「正義とは何か」というブームを巻き起こしたハーバード大学のマイケル・サンデル教授が、正義と倫理問題を打ち出す時に頻繁に使う事例が、実際の「代理母」にまつわる出来事だった。米ニュージャージー州に住むウィリアム・スターン夫婦は、妻が多発性硬化症を患い、子供を産むことができなかった。この夫婦は、不妊センターから代理母の紹介を受けた。代理母は、ウィリアムの精子と自分の卵子とを結合させた人工受精卵を子宮に着床させ、子供を産むことにした。スターン夫婦は金を払い、生まれてくる赤ちゃんの名前までつけた。ところがいざ赤ちゃんが産まれると、代理母は母性に引かれ、赤ちゃんを連れて夜逃げした。あの有名な「ベビーM」事件だ。

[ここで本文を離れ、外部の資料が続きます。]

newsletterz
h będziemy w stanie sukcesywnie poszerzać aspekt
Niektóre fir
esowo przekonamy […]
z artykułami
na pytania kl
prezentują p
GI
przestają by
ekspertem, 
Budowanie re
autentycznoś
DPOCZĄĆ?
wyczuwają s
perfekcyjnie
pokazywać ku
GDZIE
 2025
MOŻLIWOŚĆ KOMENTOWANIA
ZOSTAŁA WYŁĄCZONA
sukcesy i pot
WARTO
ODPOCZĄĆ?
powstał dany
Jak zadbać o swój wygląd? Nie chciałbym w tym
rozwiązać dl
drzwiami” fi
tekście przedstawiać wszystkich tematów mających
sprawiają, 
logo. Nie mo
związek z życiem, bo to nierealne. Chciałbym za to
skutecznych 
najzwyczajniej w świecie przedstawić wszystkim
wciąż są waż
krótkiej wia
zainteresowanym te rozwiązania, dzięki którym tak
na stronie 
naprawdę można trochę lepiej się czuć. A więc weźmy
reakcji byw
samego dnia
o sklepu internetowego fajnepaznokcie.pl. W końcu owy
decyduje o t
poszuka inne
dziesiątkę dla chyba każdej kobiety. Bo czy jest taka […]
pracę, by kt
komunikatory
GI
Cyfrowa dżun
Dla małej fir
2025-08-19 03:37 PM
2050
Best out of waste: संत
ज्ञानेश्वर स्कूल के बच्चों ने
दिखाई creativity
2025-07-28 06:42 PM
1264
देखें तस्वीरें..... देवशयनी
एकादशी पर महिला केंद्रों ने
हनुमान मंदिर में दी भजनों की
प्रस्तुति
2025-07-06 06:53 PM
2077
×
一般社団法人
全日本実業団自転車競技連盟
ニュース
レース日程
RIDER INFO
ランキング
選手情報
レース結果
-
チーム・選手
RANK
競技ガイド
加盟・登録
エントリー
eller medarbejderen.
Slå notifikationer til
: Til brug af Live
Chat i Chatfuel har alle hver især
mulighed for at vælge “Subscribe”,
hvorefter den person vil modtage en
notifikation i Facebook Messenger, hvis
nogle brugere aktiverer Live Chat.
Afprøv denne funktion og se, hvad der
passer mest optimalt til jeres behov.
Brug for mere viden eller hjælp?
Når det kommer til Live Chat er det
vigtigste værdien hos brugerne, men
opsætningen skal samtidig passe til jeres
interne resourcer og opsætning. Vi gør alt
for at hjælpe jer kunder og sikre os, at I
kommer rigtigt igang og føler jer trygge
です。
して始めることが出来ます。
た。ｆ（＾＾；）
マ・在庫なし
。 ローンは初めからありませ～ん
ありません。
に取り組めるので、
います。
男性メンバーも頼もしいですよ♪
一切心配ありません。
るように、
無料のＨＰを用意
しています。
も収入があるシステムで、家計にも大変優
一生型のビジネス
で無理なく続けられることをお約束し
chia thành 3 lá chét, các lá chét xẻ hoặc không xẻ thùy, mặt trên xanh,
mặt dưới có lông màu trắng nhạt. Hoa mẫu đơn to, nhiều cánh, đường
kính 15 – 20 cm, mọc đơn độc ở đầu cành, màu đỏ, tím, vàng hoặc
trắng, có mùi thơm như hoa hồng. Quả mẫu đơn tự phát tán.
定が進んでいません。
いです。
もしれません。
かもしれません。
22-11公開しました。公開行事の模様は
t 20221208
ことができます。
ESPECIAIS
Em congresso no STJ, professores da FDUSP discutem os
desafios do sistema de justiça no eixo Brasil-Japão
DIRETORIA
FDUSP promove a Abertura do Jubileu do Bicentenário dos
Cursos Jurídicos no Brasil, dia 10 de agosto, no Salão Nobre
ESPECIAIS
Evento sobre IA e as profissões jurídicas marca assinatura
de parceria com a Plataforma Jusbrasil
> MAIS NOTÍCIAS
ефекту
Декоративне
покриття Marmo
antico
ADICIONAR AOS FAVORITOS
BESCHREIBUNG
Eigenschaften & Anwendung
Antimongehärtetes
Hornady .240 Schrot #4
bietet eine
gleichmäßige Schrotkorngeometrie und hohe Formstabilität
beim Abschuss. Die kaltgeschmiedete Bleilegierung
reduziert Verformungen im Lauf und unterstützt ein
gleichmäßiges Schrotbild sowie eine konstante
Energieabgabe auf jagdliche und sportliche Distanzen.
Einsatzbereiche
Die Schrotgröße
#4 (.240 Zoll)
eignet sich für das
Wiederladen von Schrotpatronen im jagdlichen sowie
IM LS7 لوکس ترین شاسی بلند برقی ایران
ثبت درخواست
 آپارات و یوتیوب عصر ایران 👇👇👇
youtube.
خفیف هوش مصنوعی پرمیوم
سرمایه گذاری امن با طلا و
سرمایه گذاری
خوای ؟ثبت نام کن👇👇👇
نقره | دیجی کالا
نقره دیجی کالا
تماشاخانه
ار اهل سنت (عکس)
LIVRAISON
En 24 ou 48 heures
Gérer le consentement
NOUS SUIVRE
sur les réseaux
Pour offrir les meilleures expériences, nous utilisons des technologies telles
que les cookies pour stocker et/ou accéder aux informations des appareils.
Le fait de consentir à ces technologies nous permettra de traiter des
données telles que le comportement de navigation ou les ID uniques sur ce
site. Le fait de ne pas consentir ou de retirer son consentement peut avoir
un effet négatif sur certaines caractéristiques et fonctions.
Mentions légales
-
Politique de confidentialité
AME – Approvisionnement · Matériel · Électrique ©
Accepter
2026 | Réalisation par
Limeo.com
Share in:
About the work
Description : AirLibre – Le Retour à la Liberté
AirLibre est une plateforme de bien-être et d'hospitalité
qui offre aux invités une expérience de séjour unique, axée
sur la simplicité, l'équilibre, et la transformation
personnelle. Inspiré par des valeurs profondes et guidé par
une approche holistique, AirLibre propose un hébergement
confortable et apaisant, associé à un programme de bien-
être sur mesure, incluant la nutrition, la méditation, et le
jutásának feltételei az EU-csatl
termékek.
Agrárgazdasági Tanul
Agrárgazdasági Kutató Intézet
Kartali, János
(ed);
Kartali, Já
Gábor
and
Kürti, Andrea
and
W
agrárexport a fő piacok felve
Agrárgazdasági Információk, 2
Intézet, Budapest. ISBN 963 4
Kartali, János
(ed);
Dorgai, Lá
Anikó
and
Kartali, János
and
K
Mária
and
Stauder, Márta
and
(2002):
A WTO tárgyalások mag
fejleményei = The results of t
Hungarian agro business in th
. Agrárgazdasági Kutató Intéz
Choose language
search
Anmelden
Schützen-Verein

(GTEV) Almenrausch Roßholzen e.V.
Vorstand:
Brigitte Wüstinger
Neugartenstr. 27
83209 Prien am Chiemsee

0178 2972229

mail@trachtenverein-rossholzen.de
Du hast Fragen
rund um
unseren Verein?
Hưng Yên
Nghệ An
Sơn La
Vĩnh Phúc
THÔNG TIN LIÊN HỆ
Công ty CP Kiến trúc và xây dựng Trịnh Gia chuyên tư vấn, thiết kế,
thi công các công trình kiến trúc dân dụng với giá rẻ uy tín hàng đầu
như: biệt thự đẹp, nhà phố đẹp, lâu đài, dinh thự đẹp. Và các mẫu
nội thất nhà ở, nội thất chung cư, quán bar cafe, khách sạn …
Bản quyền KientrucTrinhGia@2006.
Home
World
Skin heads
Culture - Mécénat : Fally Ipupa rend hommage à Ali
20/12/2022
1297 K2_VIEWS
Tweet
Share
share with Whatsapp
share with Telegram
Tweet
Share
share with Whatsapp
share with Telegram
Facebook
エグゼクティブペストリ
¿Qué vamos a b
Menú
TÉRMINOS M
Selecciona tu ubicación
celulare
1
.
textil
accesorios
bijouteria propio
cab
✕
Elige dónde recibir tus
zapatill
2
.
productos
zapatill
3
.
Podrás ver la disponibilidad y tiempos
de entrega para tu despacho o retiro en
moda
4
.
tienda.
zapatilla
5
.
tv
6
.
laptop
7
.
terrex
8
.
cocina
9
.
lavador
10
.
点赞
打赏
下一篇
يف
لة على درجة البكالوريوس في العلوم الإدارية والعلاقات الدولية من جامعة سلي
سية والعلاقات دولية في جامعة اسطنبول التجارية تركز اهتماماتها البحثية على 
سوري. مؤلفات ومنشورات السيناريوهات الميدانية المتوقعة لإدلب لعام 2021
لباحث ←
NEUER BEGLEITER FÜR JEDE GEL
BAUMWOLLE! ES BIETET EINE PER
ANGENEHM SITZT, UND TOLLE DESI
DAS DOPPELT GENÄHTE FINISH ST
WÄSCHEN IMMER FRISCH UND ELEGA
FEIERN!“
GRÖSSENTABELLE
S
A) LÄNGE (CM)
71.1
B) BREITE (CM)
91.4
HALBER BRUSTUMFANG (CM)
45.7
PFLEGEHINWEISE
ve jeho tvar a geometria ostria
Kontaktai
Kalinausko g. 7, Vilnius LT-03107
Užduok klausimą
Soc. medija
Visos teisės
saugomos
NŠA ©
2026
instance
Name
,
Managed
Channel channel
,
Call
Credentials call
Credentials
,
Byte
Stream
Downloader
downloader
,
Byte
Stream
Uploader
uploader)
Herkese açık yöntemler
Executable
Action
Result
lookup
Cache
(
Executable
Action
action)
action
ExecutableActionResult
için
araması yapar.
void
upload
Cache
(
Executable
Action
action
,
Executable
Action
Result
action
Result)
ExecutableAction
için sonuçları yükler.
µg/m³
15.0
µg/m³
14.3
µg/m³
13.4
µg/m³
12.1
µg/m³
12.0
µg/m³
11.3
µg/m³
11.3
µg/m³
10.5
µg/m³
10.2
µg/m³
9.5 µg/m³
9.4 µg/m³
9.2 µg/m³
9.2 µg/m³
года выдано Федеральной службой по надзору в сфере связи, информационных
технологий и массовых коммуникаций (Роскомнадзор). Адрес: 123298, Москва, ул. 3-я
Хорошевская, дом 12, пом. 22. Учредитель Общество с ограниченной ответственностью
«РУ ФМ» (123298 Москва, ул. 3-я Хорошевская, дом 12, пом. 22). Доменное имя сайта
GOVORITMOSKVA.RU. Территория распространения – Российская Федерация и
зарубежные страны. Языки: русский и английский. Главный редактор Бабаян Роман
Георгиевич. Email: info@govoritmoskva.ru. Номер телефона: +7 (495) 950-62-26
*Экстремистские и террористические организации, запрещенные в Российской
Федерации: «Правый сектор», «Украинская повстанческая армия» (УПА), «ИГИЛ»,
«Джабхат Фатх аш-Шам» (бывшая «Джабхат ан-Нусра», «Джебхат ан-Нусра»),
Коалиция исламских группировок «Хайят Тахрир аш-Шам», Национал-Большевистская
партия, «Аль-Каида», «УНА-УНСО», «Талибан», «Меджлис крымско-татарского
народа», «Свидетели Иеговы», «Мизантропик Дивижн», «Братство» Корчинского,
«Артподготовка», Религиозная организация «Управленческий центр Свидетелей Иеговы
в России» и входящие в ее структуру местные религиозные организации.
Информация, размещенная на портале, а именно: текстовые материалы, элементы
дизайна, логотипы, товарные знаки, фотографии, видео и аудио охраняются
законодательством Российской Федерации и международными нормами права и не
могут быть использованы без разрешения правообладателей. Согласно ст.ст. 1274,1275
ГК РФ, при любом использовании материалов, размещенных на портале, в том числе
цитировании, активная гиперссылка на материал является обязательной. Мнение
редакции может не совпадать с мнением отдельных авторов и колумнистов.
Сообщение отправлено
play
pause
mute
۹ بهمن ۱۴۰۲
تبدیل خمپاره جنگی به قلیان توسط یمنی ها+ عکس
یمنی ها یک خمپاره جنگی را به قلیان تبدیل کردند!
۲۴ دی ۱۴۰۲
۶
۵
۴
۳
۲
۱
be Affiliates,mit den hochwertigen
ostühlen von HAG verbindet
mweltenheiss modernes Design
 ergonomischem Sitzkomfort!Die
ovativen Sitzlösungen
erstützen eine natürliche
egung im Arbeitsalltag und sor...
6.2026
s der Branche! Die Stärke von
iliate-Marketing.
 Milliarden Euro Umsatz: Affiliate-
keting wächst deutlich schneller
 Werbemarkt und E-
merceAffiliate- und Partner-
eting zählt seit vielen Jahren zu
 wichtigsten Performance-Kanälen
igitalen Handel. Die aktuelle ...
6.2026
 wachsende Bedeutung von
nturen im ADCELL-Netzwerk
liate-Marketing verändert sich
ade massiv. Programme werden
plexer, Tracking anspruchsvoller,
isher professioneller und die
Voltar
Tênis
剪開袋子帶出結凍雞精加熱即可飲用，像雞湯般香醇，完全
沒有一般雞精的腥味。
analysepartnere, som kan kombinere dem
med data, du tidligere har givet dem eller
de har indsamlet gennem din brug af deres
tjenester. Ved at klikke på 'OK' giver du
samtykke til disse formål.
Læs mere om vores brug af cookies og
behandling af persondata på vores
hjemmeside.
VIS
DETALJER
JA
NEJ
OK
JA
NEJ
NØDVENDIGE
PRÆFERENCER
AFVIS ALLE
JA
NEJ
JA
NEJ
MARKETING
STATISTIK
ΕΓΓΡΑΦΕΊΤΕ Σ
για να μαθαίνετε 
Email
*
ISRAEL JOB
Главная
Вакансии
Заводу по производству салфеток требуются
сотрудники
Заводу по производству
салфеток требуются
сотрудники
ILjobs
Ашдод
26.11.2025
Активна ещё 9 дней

◆今なら、スターン夫婦は迷うことなく、インド行きを選んだだろう。インドは世界最大の合法的代理母市場だ。一人や2人の赤ちゃんを産んだインドの田舎の女性たちは、金をもらって不妊夫婦に子宮を提供し、時には卵子までをも提供する。彼女らは、妊娠期間中はすばらしい施設や奇麗な環境の中に泊まりながら、適切な栄養供給と運動をし、健康な赤ちゃんを産む準備をする。定期的に家族と面会することもでき、大金も手にできるので、家族たちも歓迎している。夫の中には妻に対し、代理母の仕事を強要する人がいるほどだ。
◆米国では、ハーバード大学などの名門大学の健康な女子大生が金稼ぎのために提供した卵子で受精卵を作り、インド女性の子宮に入れる富裕層独身男性も増えている。ハーバード大学出身者を妻に迎えることは容易ではないが、このやり方なら、オーダーメイド服のように優秀なDNAのみ借りることができるという。しかし、人は遺伝と後天的訓育との結合的産物であることから、母性の世話無しにDNAのみ優れているからといって、よい子供を持つことができるわけではない。
◆代理母が生んだ子を、誰の子として認めるかは、大変敏感な問題だ。精子提供者の子か、卵子提供者の子か、産婦か。韓国の民法では、出産事実で母子関係が成立するとみなしており、代理母が生んだ子の親権は、その代理母にある。国内ネット上でもこのような代理母紹介サイトが何十件もあるが、信頼性は落ちている。しかしインドは違う。インドの法律によると、代理母が生んだ子は、出産を依頼した人の子だ。このような法律的支援のため、インドの代理母産業は年間2兆6000億ウォン規模へと成長した。そういった理由から、インドの代理母市場を訪れる韓国人も増えているという。